» Given records:
______

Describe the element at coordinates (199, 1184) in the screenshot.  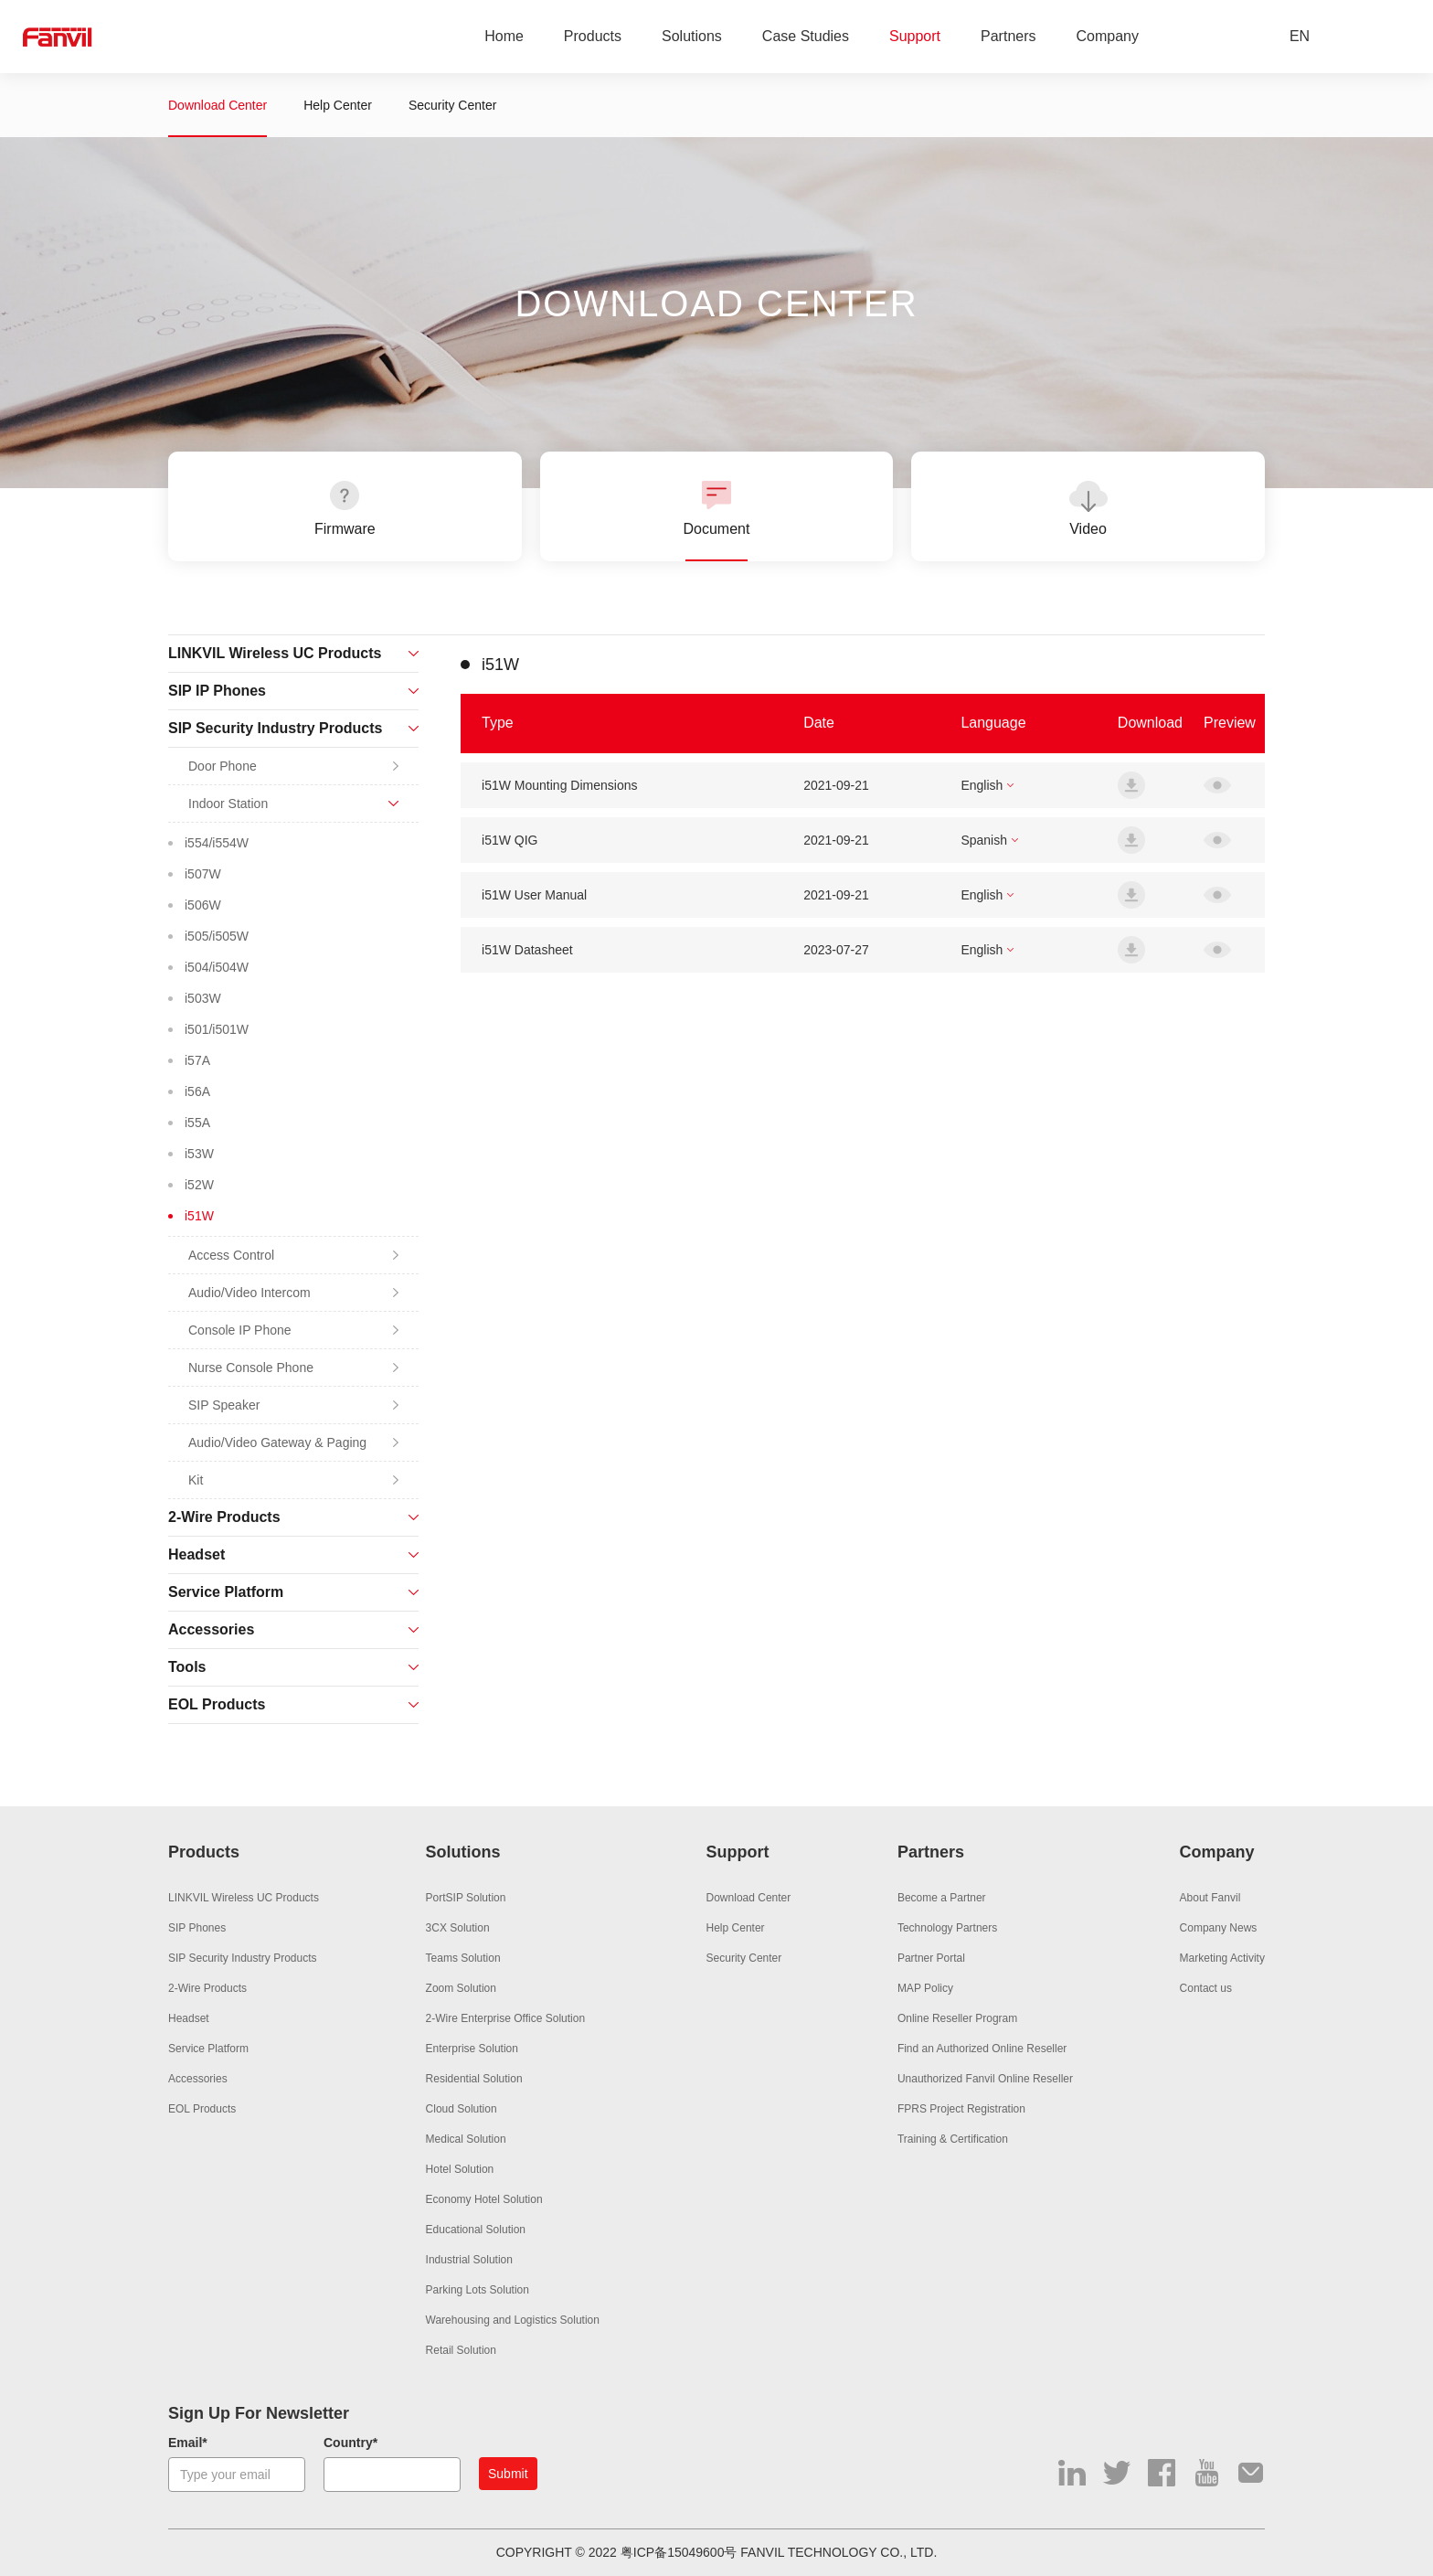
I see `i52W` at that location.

______

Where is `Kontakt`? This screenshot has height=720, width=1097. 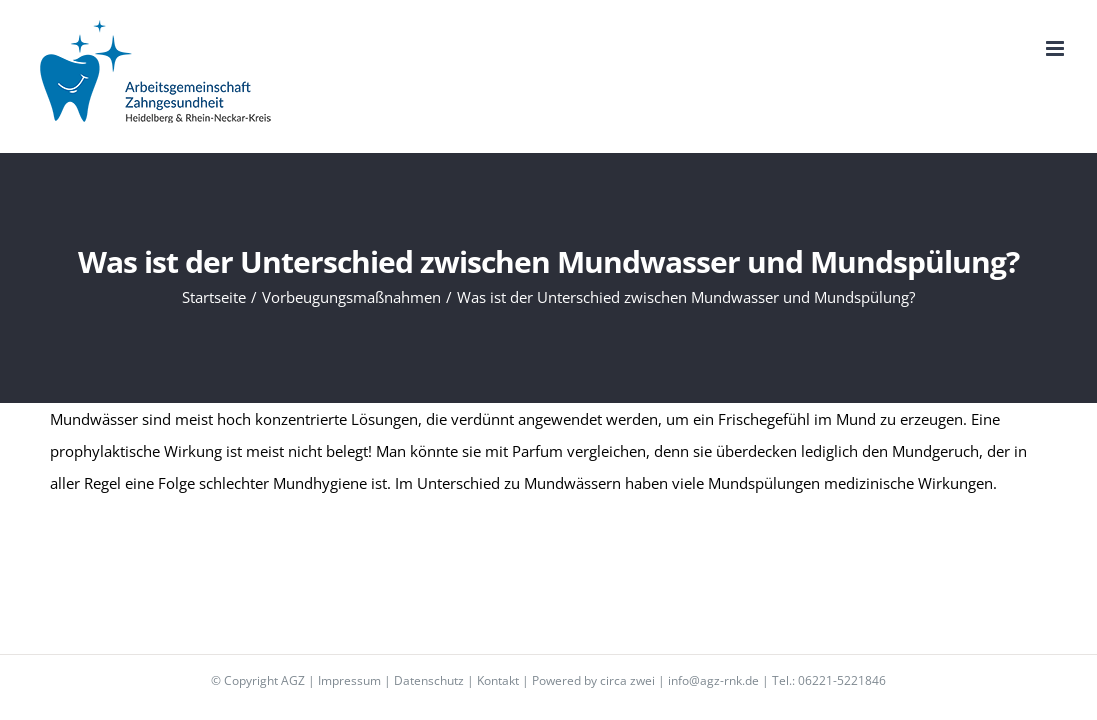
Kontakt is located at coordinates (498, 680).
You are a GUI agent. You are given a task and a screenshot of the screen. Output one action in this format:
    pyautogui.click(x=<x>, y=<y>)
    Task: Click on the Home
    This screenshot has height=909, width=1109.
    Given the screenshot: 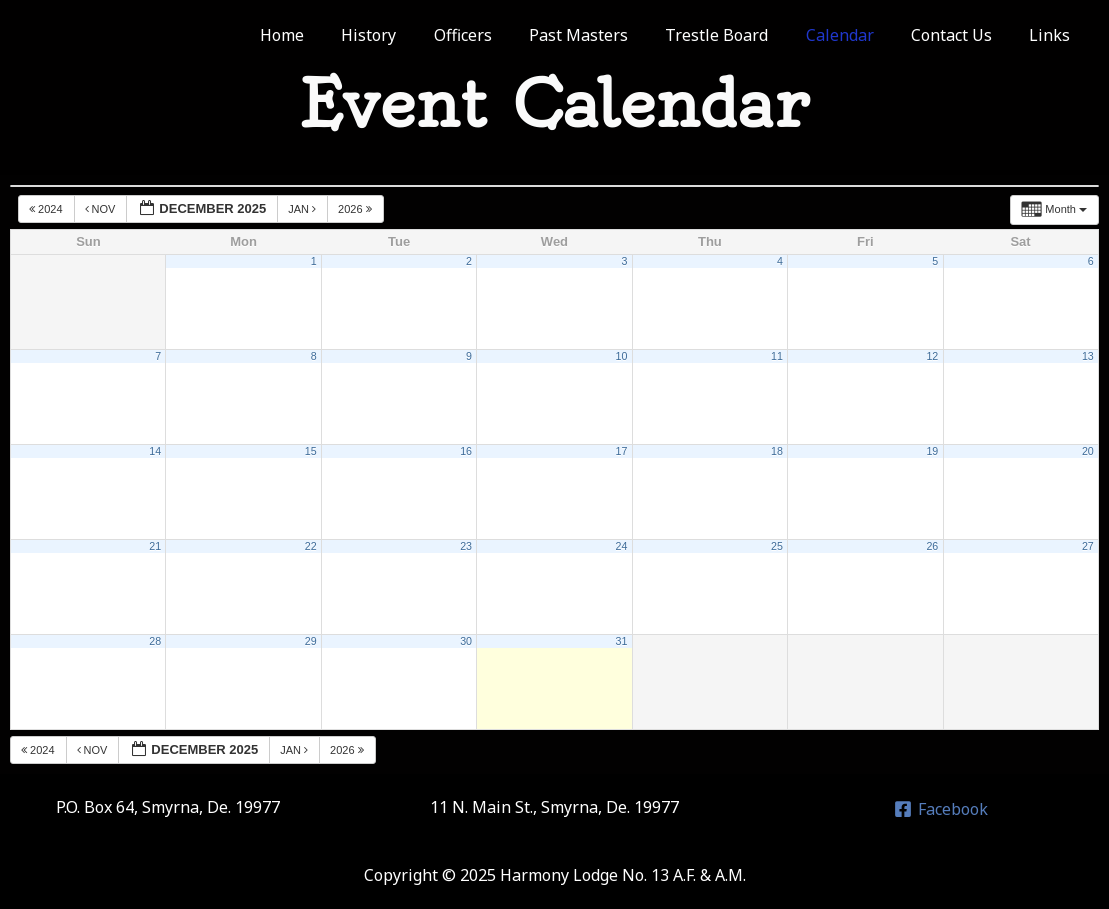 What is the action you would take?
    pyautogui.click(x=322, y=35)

______

» Your task:
From the listing above, restate verbatim the lines running from the one with "has height=720, width=1097." through the one with "This screenshot has height=909, width=1109.", inclusive, but not the pictures.

» Task result:
Where is `Kontakt`? This screenshot has height=720, width=1097. 
Kontakt is located at coordinates (498, 680).
You are a GUI agent. You are given a task and a screenshot of the screen. Output one action in this format:
    pyautogui.click(x=<x>, y=<y>)
    Task: Click on the Home
    This screenshot has height=909, width=1109.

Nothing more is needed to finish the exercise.